Because turning forty seems to require some kind of taking stock of life, I thought I'd write about beets and how they can be used in soup stock. (I still haven't given up the beet puns. And anyway, someone asked my opinion on making vegetable stock.) In thinking about it, I realized the process of making stock is like taking stock, like learning a language, like quite a few other things I've been doing lately. One takes pieces--of vegetables, if making stock, but also of a strange language, of memories and information--and does one's best to put them together. At first, they bump up against each other because they're next to each other, but they don't connect or relate to each other. After a while--sometimes a long while--something happens to them. They meld together and form a cohesive whole that is somehow greater than the sum of its parts.

That's the plan, anyway. I know how to make good soup stock, but pieces will be pieces. Sometimes they don't come together into anything cohesive or coherent. Today in the ceramics studio, I struggled to form little pieces of clay into a bowl.
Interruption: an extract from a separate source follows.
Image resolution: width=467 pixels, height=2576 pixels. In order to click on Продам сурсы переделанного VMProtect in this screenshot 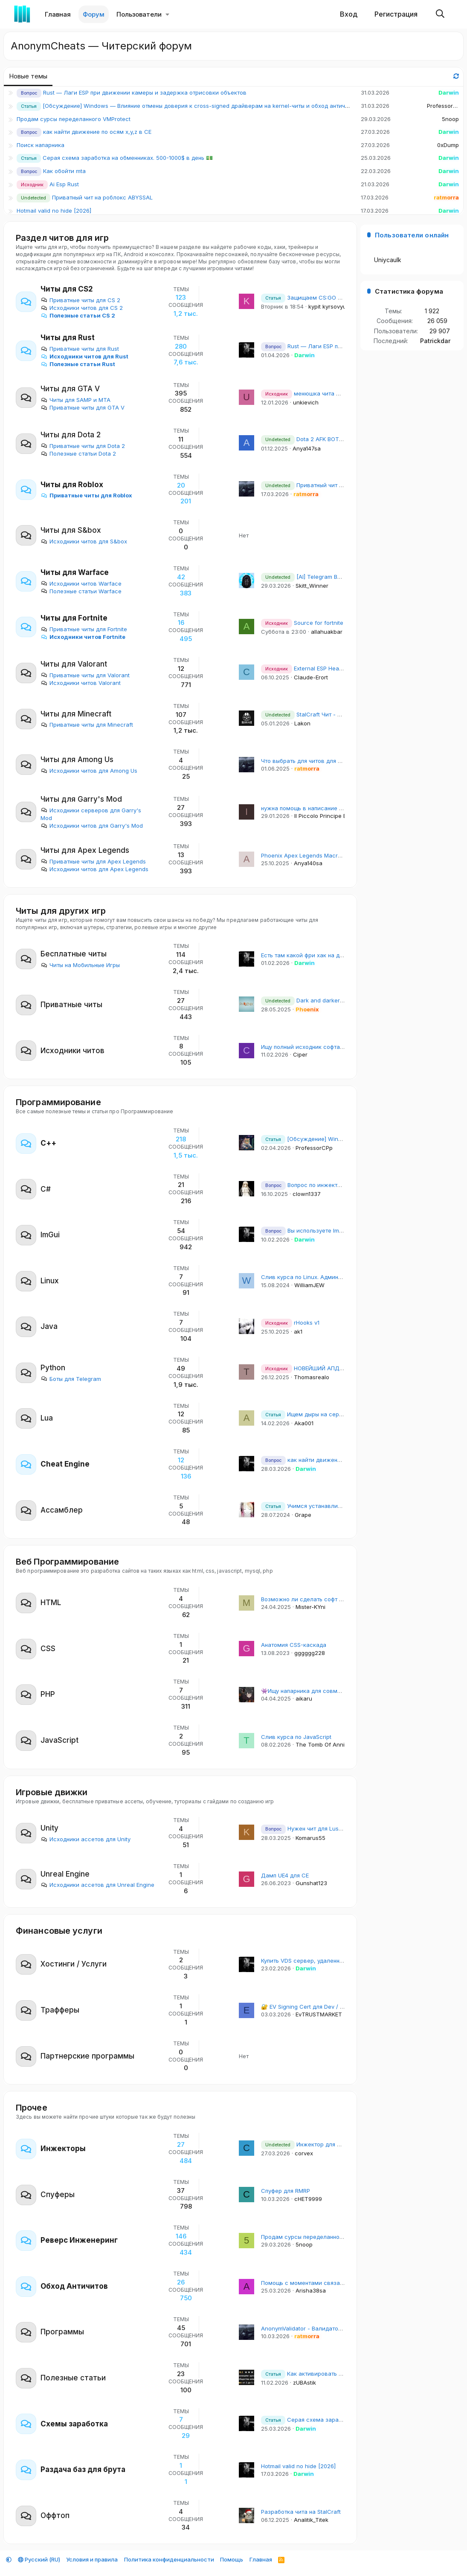, I will do `click(74, 119)`.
Usually, I can do this. Today I was very distracted. I had just learned about the bombings at the Boston Marathon, maybe an hour and a mile away from me. As I thought about the beginning the day, which had been filled with astonishing connections and love in the form of birthday wishes, and then the afternoon of human atrocities, the pieces would not come together.

I didn't make stock. And I don't know what to say about this strange, very happy, very sad day. What I'll say is this, by Julien Jacob. The words of this song don't exist in any language; Jacob makes them up based on his emotions. They are, in some ways, senseless, but they come together to make more sense--a greater whole than parts--than many things.




4 comments:

Unknown said...

Actually, I looked back at that essay and it was very much about taking stock. The freedom to tell the world to fuck off was extra. Kind of like buy one get one free...

PJS said...

Which essay is this? Inquiring minds want to know.

Unknown said...

The one about my conversion. You probably read several versions of it.

gypsyexplorer said...

Sometimes senseless words about senseless actions,and events, leave us more wanting to know why...the answers may not come easily, if at all, but the question is worth asking. It is the humanity in us to know how this chain could unfold...and why?